ATI RN
Nursing Care of Children ATI
1. An infant is diagnosed with a tracheoesophageal fistula. Which assessment finding should the nurse expect?
- A. Jaundice
- B. Hyperactive bowel sounds
- C. Absence of sucking, vomiting
- D. Coughing, with excessive secretion
Correct answer: D
Rationale: Coughing with excessive secretion is a common sign of tracheoesophageal fistula. In this condition, the connection between the trachea and esophagus allows saliva and food to enter the airways, leading to coughing and excessive secretions. Choice A, jaundice, is not typically associated with tracheoesophageal fistula. Hyperactive bowel sounds (Choice B) are more likely seen in conditions like gastroenteritis. Absence of sucking and vomiting (Choice C) is not a typical finding related to tracheoesophageal fistula.

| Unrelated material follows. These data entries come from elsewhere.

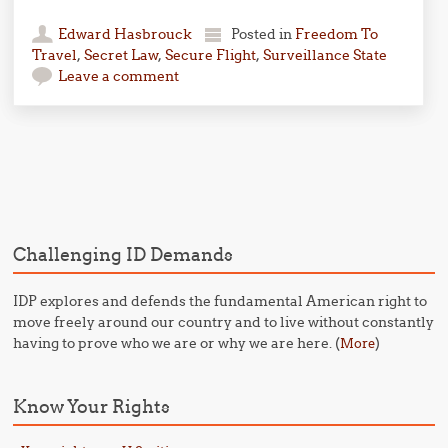
Edward Hasbrouck
Posted in
Freedom To
Travel
,
Secret Law
,
Secure Flight
,
Surveillance State
Leave a comment
Post navigation
Challenging ID Demands
IDP explores and defends the fundamental American right to
move freely around our country and to live without constantly
having to prove who we are or why we are here. (
)
More
Know Your Rights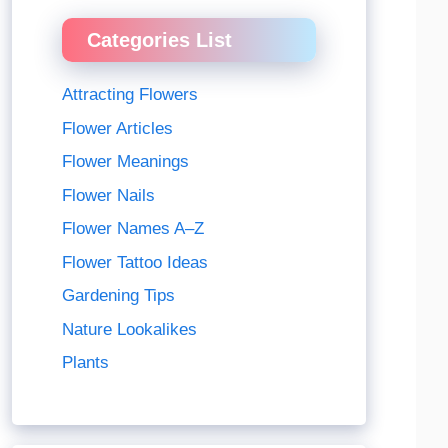
Categories List
Attracting Flowers
Flower Articles
Flower Meanings
Flower Nails
Flower Names A–Z
Flower Tattoo Ideas
Gardening Tips
Nature Lookalikes
Plants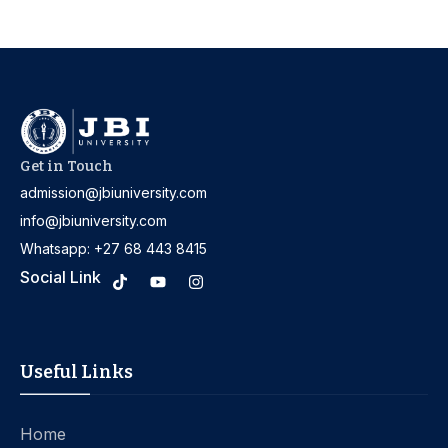
Get in Touch
admission@jbiuniversity.com
info@jbiuniversity.com
Whatsapp: +27 68 443 8415
Social Link
Useful Links
Home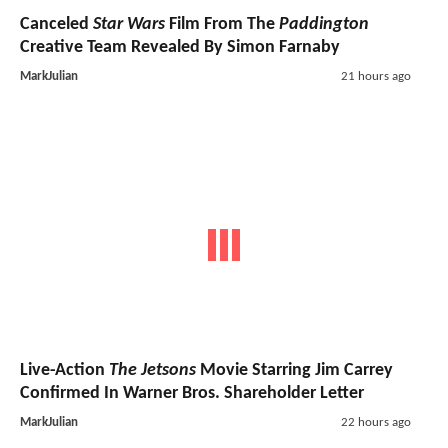
Canceled
Star Wars
Film From The
Paddington
Creative Team Revealed By Simon Farnaby
MarkJulian
21 hours ago
Live-Action
The Jetsons
Movie Starring Jim Carrey
Confirmed In Warner Bros. Shareholder Letter
MarkJulian
22 hours ago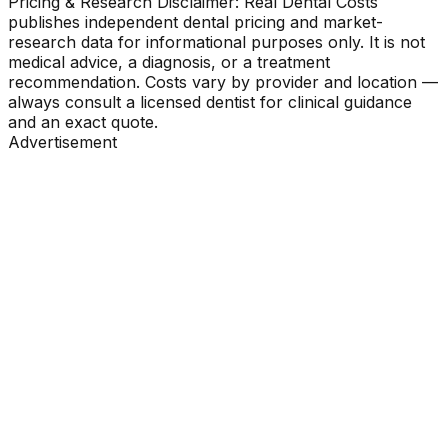
Pricing & Research Disclaimer: Real Dental Costs
publishes independent dental pricing and market-
research data for informational purposes only. It is not
medical advice, a diagnosis, or a treatment
recommendation. Costs vary by provider and location —
always consult a licensed dentist for clinical guidance
and an exact quote.
Advertisement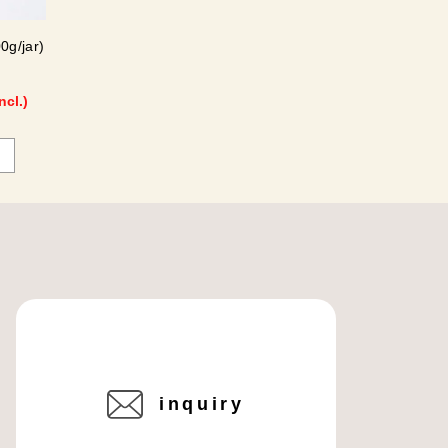
0g/jar)
ncl.)
inquiry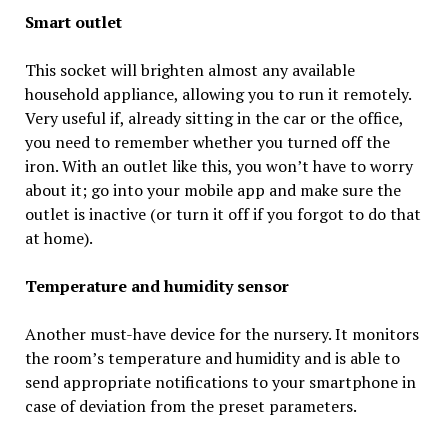
Smart outlet
This socket will brighten almost any available
household appliance, allowing you to run it remotely.
Very useful if, already sitting in the car or the office,
you need to remember whether you turned off the
iron. With an outlet like this, you won’t have to worry
about it; go into your mobile app and make sure the
outlet is inactive (or turn it off if you forgot to do that
at home).
Temperature and humidity sensor
Another must-have device for the nursery. It monitors
the room’s temperature and humidity and is able to
send appropriate notifications to your smartphone in
case of deviation from the preset parameters.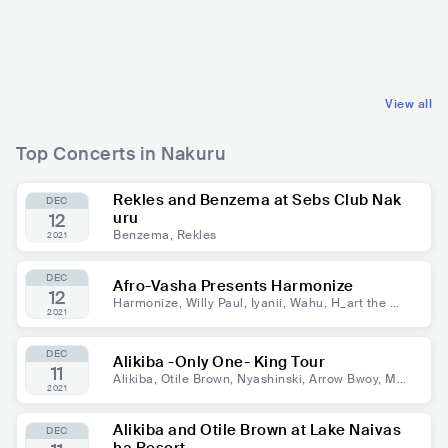
KEN
RELIGIOUS
KEN
REGGAE
CHRISTIAN MUSIC
DANCEHALL
View all
Top Concerts in Nakuru
Rekles and Benzema at Sebs Club Nak
DEC
uru
12
Benzema, Rekles
2021
DEC
Afro-Vasha Presents Harmonize
12
Harmonize, Willy Paul, Iyanii, Wahu, H_art the Ba
2021
nd, Nameless, Ssaru, Bey T
DEC
Alikiba -Only One- King Tour
11
Alikiba, Otile Brown, Nyashinski, Arrow Bwoy, Ma
2021
andy, DJ Slick Stuart, Dj Slahver
Alikiba and Otile Brown at Lake Naivas
DEC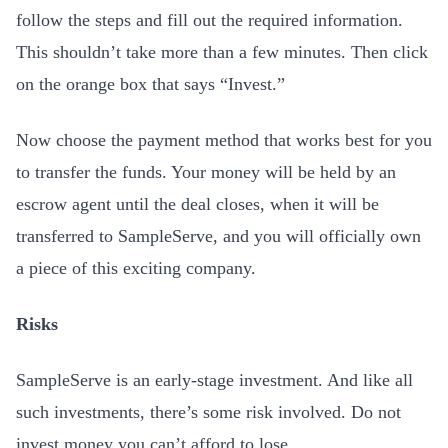
follow the steps and fill out the required information.
This shouldn’t take more than a few minutes. Then click
on the orange box that says “Invest.”
Now choose the payment method that works best for you
to transfer the funds. Your money will be held by an
escrow agent until the deal closes, when it will be
transferred to SampleServe, and you will officially own
a piece of this exciting company.
Risks
SampleServe is an early-stage investment. And like all
such investments, there’s some risk involved. Do not
invest money you can’t afford to lose.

2. Apgar scoring is conducted at 1 minute and 5 minutes after birth. It is used to determine:
- A. Major body systems’ responses at birth
- B. Future intelligence of the newborn
- C. Level of parent and newborn interaction
- D. Gestational age of the newborn
Correct answer: A
Rationale: The Apgar score assesses a newborn's physical condition immediately after birth by evaluating heart rate, respiratory effort, muscle tone, reflex response, and color. Therefore, the correct answer is A. The other choices are incorrect because B) the Apgar score does not predict future intelligence, C) it does not measure parent and newborn interaction, and D) it is not used to determine gestational age.
3. What information should be given to the parents of a 12-month-old child regarding appropriate play activities for this age?
- A. Give large push-pull toys for kinetic stimulation
- B. Place a cradle gym across the crib to help develop fine motor skills
- C. Provide the child with finger paints to enhance fine motor skills
- D. Provide a stick horse to develop gross motor coordination
Correct answer: A
Rationale: Large push-pull toys are suitable for a 12-month-old as they encourage gross motor skills and physical activity, which are crucial for their development at this age.
4. The nurse is taking vital signs on a group of assigned preschool-aged children. Which assessment finding would indicate the need for further action?
- A. Respiratory rate of 20 breaths per minute
- B. Heart rate of 89 beats per minute
- C. Heart rate of 120 beats per minute
- D. Respiratory rate of 24 breaths per minute
Correct answer: C
Rationale: A heart rate of 120 beats per minute is high for a preschool-aged child and may indicate an underlying issue that requires further assessment. A respiratory rate of 20 breaths per minute (choice A) is within the normal range for preschool children. Similarly, a heart rate of 89 beats per minute (choice B) falls within the expected range. A respiratory rate of 24 breaths per minute (choice D) is slightly elevated but may not be as concerning as a heart rate of 120 beats per minute.
5. An adolescent states, “I want to be a doctor or a lawyer when I grow up because I like taking care of people.” Which Eriksonian challenge is the adolescent attempting?
- A. Identity vs. role diffusion
- B. Trust vs. mistrust
- C. Industry vs. inferiority
- D. Autonomy vs. shame and doubt
Correct answer: A
Rationale: The correct answer is A: Identity vs. role diffusion. During adolescence, individuals face the challenge of forming a cohesive sense of self and identity. In this scenario, the adolescent's desire to become a doctor or lawyer reflects the exploration of potential roles and career paths, indicating an attempt to establish a clear identity. Choices B, C, and D are incorrect. Trust vs. mistrust is a challenge experienced in infancy, industry vs. inferiority is relevant to the school-age period, and autonomy vs. shame and doubt is associated with the toddler stage, not adolescence.